Consider $\{1, t, t^2, t^3, \ldots\}$ as a subset of $C\big( [0, 1]\big)$. Clearly this system is linearly independent. Also, it is a complete system (meaning that its closed linear hull is the whole space $C\big( [0, 1]\big)$ ) but it is not a Schauder basis (meaning that not any continuous function can be decomposed in a uniformly convergent sum $\sum_0^\infty a_kt^k$).

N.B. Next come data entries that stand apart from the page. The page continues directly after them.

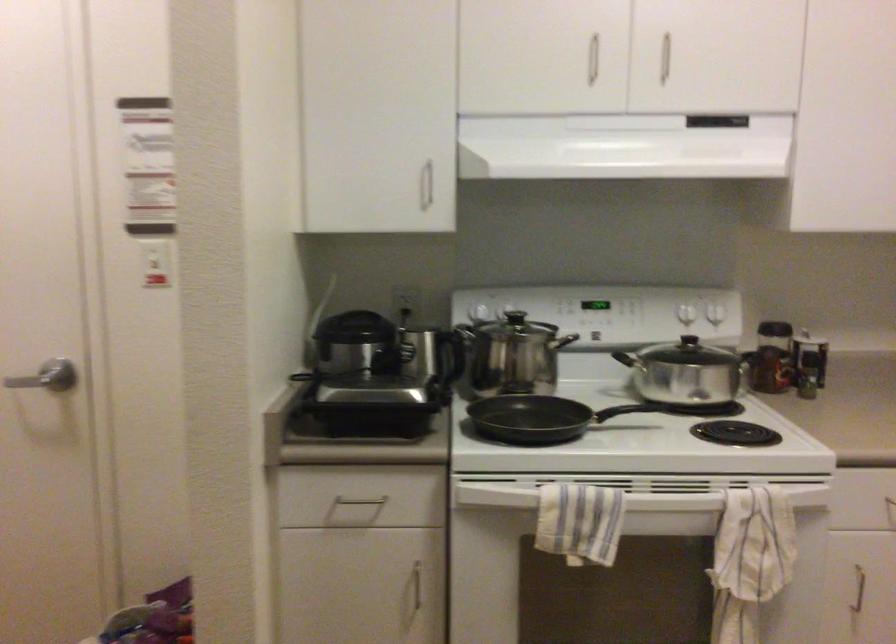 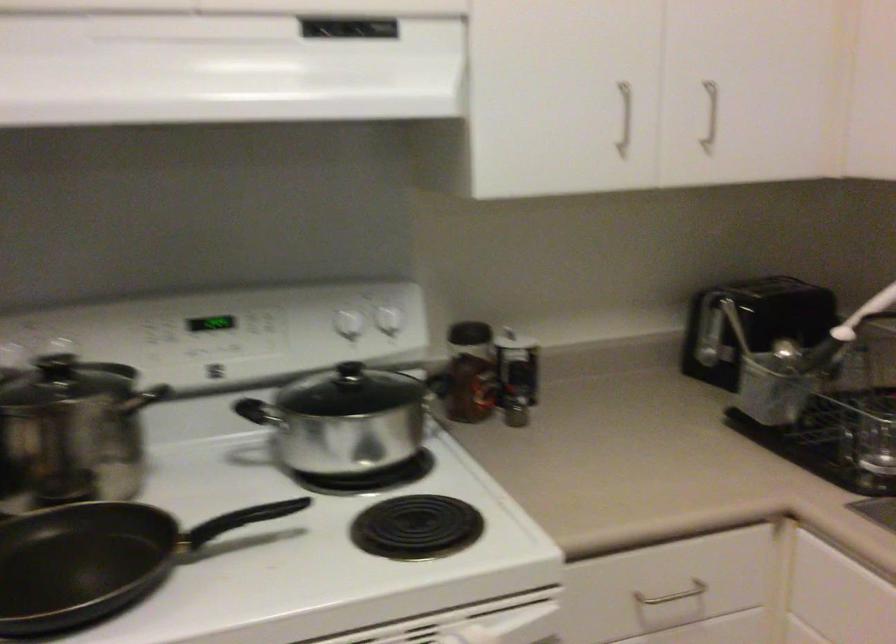 Which direction would the cameraman need to move to produce the second image?

The cameraman moved toward right, forward. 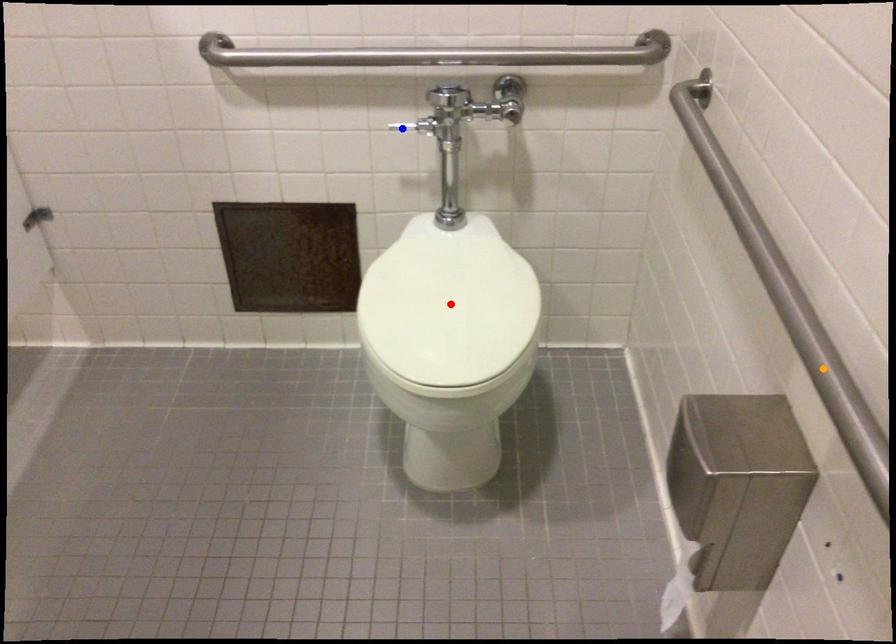 Order these from nearest to farthest:
blue point | orange point | red point

orange point, red point, blue point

Lying somewhere in between those two notions is the concept of a minimal system: a linearly independent and complete system $\mathbf{x}=\{x_n\}_{n=1}^\infty$ of vectors of a Banach space $X$ is called minimal iff there exists a system $\mathbf{x}^\star=\{x_n^\star\}_{n=1}^\infty$ of bounded linear functionals such that $\langle x_n^\star, x_m\rangle=\delta_{n, m}$ (if this is the case, the system $\mathbf{x}^\star$ is called biorthogonal to $\mathbf{x}$). Equivalently, $\mathbf{x}$ is a minimal system iff the natural projections
$$P_m\left( \sum_{j=0}^na_jx_j\right)=\sum_{j=0}^{\min(n, m)}a_j x_j$$
are bounded.
Question. Is the monomial system $\{1, t, t^2, \ldots\}$ minimal in $C\big( [0, 1]\big)$?
I am induced to think that the answer is affirmative. This would make for an example of a minimal system that is not a Schauder basis. (Indeed, a minimal system is a Schauder basis precisely when the projections $P_m$ are uniformly bounded - cfr. Lindenstrauss-Tzafriri Classical Banach spaces vol.I, Prop. 1.a.3).